SWRA674 May 2020 CC1350 , CC1352P , CC1352R , CC1354P10 , CC1354R10 , CC2560 , CC2560B , CC2564 , CC2564C , CC2564MODA , CC2564MODN , CC2640R2F , CC2640R2F-Q1 , CC2640R2L , CC2642R , CC2642R-Q1 , CC2650 , CC2652P , CC2652R , CC2652R7 , CC2652RB , CC2652RSIP , WL1831MOD , WL1835MOD , WL1837MOD
CVEID: CVE-2020-10134
Publication date: May 18, 2020
Summary
Bluetooth® Special Interest Group (SIG) has issued recommendations based on findings from researchers at the Technical University of Munich (TUM) regarding a potential security vulnerability, enabling an attacking device to successfully intercede as a man-in-the-middle between two pairing devices. To do this, the attacker must negotiate a numeric compare procedure with one device and a passkey pairing procedure with the other, and the user must erroneously enter the numeric compare value as the passkey and accept pairing on the numeric compare device.

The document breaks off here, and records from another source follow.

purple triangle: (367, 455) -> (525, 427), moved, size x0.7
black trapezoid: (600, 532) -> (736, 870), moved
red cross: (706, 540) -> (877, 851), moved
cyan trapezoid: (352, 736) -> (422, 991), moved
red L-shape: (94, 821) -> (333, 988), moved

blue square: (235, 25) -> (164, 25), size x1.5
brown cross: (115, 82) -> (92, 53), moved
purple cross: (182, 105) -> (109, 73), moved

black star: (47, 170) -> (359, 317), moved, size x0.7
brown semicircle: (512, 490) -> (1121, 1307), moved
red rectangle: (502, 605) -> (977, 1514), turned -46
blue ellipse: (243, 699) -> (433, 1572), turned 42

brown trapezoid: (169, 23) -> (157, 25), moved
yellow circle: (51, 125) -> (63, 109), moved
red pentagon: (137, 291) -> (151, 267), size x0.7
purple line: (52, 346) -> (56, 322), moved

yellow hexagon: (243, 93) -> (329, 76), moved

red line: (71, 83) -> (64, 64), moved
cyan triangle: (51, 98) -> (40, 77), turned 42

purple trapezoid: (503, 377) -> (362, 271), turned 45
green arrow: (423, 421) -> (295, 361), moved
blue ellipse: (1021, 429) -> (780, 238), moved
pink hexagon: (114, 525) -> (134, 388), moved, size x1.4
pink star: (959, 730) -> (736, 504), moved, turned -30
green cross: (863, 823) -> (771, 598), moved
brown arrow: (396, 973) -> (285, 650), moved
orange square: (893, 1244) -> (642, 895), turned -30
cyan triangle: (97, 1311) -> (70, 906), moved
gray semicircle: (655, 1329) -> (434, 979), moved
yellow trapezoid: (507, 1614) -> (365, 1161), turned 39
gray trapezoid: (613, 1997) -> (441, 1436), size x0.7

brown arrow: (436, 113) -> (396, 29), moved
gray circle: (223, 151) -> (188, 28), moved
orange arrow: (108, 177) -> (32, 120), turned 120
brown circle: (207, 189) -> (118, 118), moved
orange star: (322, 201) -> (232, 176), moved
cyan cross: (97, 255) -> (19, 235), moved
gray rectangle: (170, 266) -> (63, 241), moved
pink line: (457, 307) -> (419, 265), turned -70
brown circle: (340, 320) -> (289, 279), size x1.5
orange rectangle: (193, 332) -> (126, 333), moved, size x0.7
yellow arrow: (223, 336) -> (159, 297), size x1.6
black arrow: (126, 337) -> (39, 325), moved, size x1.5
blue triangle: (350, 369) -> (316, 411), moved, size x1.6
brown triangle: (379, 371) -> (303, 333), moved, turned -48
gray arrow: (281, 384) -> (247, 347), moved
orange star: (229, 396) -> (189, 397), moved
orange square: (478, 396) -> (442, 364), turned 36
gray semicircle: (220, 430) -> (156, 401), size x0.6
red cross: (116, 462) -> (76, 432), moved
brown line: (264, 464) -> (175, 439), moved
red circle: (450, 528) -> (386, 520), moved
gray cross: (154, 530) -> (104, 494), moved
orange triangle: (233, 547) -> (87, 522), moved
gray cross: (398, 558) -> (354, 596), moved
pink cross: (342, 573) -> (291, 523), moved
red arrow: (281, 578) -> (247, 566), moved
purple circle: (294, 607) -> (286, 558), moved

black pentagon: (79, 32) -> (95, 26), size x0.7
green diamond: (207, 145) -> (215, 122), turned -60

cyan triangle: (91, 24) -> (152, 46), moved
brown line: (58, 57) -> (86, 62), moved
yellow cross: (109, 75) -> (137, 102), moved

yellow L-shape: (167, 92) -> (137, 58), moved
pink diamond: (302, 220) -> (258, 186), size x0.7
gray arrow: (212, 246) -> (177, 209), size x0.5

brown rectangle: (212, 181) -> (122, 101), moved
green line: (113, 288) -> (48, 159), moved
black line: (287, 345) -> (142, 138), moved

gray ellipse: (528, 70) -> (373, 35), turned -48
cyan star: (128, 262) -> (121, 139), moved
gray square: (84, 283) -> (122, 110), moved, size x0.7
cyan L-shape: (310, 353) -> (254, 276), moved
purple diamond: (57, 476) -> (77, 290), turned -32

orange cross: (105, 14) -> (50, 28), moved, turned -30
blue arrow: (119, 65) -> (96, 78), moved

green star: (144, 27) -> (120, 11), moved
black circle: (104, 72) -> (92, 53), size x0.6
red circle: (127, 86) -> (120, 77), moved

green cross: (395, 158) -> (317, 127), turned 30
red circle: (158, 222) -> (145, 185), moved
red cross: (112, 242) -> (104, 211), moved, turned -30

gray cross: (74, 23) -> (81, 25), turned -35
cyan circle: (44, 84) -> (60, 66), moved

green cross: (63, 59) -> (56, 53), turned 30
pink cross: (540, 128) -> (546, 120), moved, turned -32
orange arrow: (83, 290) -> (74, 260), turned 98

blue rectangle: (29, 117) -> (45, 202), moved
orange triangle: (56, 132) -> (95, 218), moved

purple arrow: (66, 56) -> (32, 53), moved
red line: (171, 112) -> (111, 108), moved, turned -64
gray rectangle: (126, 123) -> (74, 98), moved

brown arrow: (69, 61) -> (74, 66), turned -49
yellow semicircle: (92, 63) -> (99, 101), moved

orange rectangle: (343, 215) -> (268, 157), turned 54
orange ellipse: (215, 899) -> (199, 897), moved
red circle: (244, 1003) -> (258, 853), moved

Potentially impacted features
An attacking device would need to be within wireless range of two vulnerable Bluetooth devices that were establishing either an LE or a BR/EDR encrypted connection using the passkey entry or numeric comparison for device authentication without existing shared credentials (LTK or link key). At least one device must permit entry of a passkey, and the other must support a display capable of representing six decimal digits.
Suggested mitigations
All devices supporting BluetoothLE Secure Connections Pairing and Secure Simple Pairing are potentially vulnerable to this attack. Bluetooth SIG suggests recommendations that can be implemented at the application layer. Please see the Bluetooth SIG notice regarding the Method Confusion pairing vulnerability for details.